What do you plan for the interior and in-car-entertainment? Instrumentation (e-vision)?

What kind of transmission will you use? I suppose chain drive but I'm afraid that the chains will be noisier than the motor or tires. A solution would be to use a "kardan transmission" (don't know the English word for it ) of BMW motorcycles. But you would need to change the swingarm too.


----------



## 80N541 (Jan 11, 2009)

two belt will be use, due to the swingarm form; I won't be able to use one to have the 4:1 ration i'll need.

for the interior, I really don"t know yet. Don't going to fast, first finishing the body, then chassis modification, and last, interior. But i can say one thing, it'll be simpliest as possible.


----------



## toddshotrods (Feb 10, 2009)

Since you have one side "done", I thought you planned to make templates from it and do a wooden skeleton style buck (like boat hulls are made). That would have allowed you to fill it with foam, shave down to the wood ribs, and start glassing. By stopping when you touch the wood you replicate the original shape "quickly". Then you can use the templates during the final bodywork to double check.

Now it sounds like you're doing a completely different shape and picking the one you like. That means you will do this at least three times, to go back and match the one side you choose. I'm not nitpicking, just hoping you don't get burned out on this phase and have to walk away. I've seen it happen so many times in custom builds, and experienced it myself too. Composites are fun but also, incredibly time consuming; not to mention expensive. Pace yourself, materially, energetically, and emotionally - this project is too sweet to not survive!


----------



## 80N541 (Jan 11, 2009)

yup, i'm aware of that. But I was not satisfy from the first try of the rear shape. And then, I had an image in mind (a better shape), so I had to test it

To save time, i'm using polyseter plates stuck on the foam, I didn't have to sand papering, place mastic, sand parpering,...
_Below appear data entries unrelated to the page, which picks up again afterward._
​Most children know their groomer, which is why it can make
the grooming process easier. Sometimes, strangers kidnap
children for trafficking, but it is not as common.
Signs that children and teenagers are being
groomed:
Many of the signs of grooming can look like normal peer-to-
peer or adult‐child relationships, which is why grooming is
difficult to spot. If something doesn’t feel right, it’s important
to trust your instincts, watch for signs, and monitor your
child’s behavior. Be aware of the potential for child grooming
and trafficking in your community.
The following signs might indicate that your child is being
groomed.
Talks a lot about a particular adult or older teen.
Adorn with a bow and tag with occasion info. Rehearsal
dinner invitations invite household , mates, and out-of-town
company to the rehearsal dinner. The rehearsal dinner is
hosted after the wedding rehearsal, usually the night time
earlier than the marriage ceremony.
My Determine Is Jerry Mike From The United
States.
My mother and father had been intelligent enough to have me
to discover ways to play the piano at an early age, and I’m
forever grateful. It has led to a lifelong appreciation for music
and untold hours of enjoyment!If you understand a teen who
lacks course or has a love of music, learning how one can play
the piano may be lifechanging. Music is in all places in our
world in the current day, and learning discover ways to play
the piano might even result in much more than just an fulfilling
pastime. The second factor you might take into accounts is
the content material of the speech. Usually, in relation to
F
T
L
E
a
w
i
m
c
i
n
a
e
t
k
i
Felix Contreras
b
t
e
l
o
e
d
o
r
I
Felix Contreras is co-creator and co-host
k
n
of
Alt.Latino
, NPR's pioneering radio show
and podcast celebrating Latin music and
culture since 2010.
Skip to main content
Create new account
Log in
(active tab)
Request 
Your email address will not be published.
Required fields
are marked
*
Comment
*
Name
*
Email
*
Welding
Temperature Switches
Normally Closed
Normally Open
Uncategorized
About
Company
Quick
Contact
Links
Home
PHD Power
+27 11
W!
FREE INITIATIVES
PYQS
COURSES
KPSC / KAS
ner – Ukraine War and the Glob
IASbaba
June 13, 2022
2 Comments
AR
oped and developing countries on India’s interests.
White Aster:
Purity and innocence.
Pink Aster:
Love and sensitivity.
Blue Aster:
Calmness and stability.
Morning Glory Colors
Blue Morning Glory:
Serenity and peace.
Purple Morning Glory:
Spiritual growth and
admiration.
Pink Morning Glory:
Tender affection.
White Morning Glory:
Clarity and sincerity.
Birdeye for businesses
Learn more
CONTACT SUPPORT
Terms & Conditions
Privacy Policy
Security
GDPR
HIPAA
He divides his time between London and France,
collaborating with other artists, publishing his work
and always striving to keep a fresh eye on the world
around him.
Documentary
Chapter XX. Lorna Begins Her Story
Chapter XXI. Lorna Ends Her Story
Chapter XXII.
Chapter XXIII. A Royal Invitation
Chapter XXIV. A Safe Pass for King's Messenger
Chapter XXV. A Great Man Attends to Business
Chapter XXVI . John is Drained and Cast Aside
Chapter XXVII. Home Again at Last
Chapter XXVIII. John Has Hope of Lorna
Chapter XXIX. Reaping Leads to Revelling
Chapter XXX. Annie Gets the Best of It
Today I receive the moon wheels caps, ordered 5 days ago in US...  (very impressive knowing the fact i'm living in france). For saling and shipping something, americans are effective, but for after sale service, there is something to improve...(for american who read that, I not really criticize, it's an observation)


----------



## CroDriver (Jan 8, 2009)

80N541 said:


>


Nooo, take that off the car. This looks sooo 1960's


----------



## 80N541 (Jan 11, 2009)

sorry, but I like them


----------



## 80N541 (Jan 11, 2009)

Here some pictures of the work in progress.
the body passenger's side is nearly done, I hope spray the topcoat this week end
​I've started working on the dashboard


























here is the body, this side has a better design (in my point of view ^^)


----------



## Grant_NZ (May 28, 2008)

Awesome, great progress. Are you going to paint the dash or cover it and are you going to cut out a glove box?


----------



## 80N541 (Jan 11, 2009)

it will be painted in black
maybe there will one or two glove boxes

but first, finishing the body. No working today, I've got a flu >_<


----------



## order99 (Sep 8, 2008)

(low, envious whistle)


----------



## 80N541 (Jan 11, 2009)

big flu since last week (kuf kuf >_<). So it's not going on very well this week. I had enough to stay at house. Today i went to the garage and put 2 big layers of topcoat on it. Same program for tommorow if the fist two are dry. But whit frozen temperature here, it may not be possible 


































It's official, I loooooove this side!


----------



## MJ Monterey (Aug 20, 2009)

I also prefer the straight body line side. My eye follows it better. 

Keep up the good work.


----------



## Harold in CR (Sep 8, 2008)

This is coming together really well. I like the overall look.


----------



## 80N541 (Jan 11, 2009)

yes the design is in its good way, BUT, I'll have to redo the same on the other side...more work to do (again). I'm waiting for the day where the body will be finish


----------



## Grant_NZ (May 28, 2008)

Hi, you've been quiet for a while, any news?


----------



## 80N541 (Jan 11, 2009)

hello
i've moved in the other side of france for a job. No connection since depature, no three wheeler to work on either >_<.

the work is interseting, i'm using evs every day for free now ^^
http://biroinside.com/473.html

But I don't know when i'll have time to work on my project again.

the good part is that we are know 3 to rethink the three wheeler project. In 2 weeks, all the chassis was redesigned. I'm waiting the new welder to redo it. The first one was to heavy, badly engineered,... 

Don't worry, i'll keep you update


----------



## 80N541 (Jan 11, 2009)

After several monthes of inactivity, I'm back to business ^^.


I've quit my work in the ev company. We didn't have the same vision of the future.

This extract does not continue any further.